Abstract In the coarse scale simulation of heterogeneous reservoirs, effective or upscaled flow functions, e.g., oil and water relative permeability and capillary pressure, can be used to represent heterogeneities at subgrid scales. The effective relative permeability is typically upscaled along with absolute permeability from a geostatistical model. However, the potentially important effects of smaller scale heterogeneities (on the centimeter to meter scale) in both capillarity and absolute permeability will not be captured by this approach. In this paper, we present a new two-stage upscaling procedure for two-phase flow. In the first stage, we upscale from the core (fine) scale to the geostatistical (intermediate) scale, while in the second stage we upscale from the geostatistical scale to the simulation (coarse) scale.
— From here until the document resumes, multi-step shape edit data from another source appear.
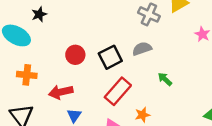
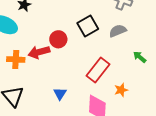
black square: (110, 57) -> (88, 26), moved
red arrow: (61, 92) -> (39, 52), moved

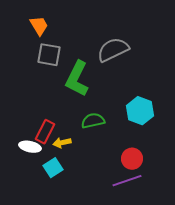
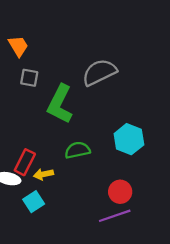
gray square: (49, 55) -> (29, 78), size x0.7

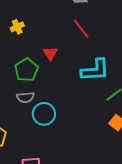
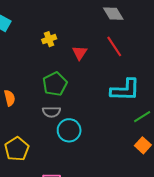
red triangle: (50, 53) -> (80, 53), moved

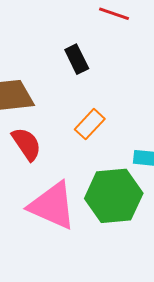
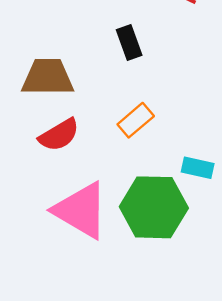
red semicircle: (27, 144) -> (59, 135), turned 87

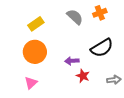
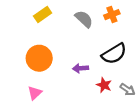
yellow rectangle: (36, 24) -> (43, 15), moved
red star: (83, 76) -> (104, 85), moved
gray arrow: (114, 80) -> (128, 90), turned 40

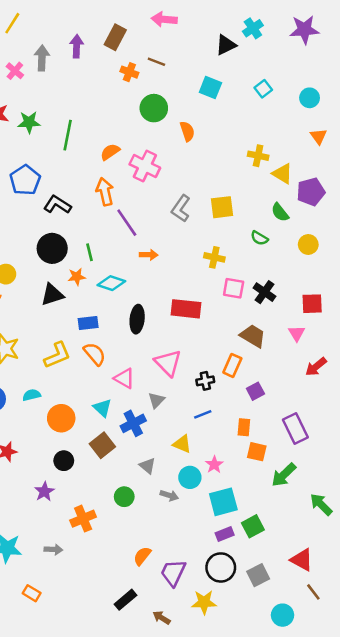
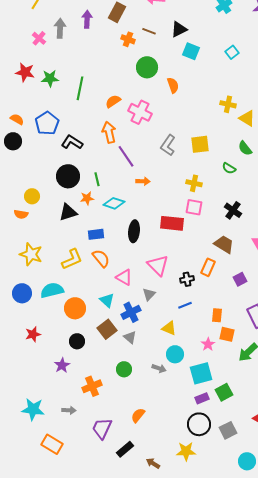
black triangle: (226, 45) -> (179, 29), moved
pink square: (234, 288) -> (194, 207), moved
purple square: (255, 391) -> (240, 279), moved
cyan semicircle: (32, 395) -> (52, 290), size x1.6
pink star: (214, 465) -> (208, 344), moved
gray triangle: (147, 466) -> (130, 337), moved
purple trapezoid: (173, 573) -> (102, 428), moved
orange rectangle: (32, 593) -> (52, 444), size x1.5

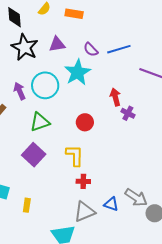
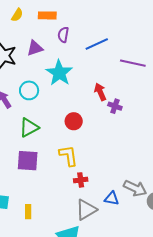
purple semicircle: (91, 50) -> (63, 35), moved, turned 63
cyan circle: (45, 85) -> (29, 90), size x0.7
purple square: (34, 155) -> (28, 161), turned -30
The computational procedure includes numerical solution of the finite difference equations describing steady state flow over the local region to be upscaled, using either constant pressure or periodic boundary conditions. The two-stage method is applied to synthetic two-dimensional reservoir models with strong variation in capillarity on the fine scale. Results are presented in terms of both oil production rates and saturation fields. Accurate reproduction of the fine grid solutions (simulated on 500 × 500 grids) is achieved on coarse grids of 10 × 10 for different flow scenarios. It is shown that, although capillary forces are important on the fine scale, the assumption of capillary dominance in the first stage of upscaling is not always appropriate, and that the computation of rate dependent effective properties in the upscaling can significantly improve the accuracy of the coarse scale model. The assumption of viscous dominance in the second upscaling stage is found to be appropriate in all of the cases considered.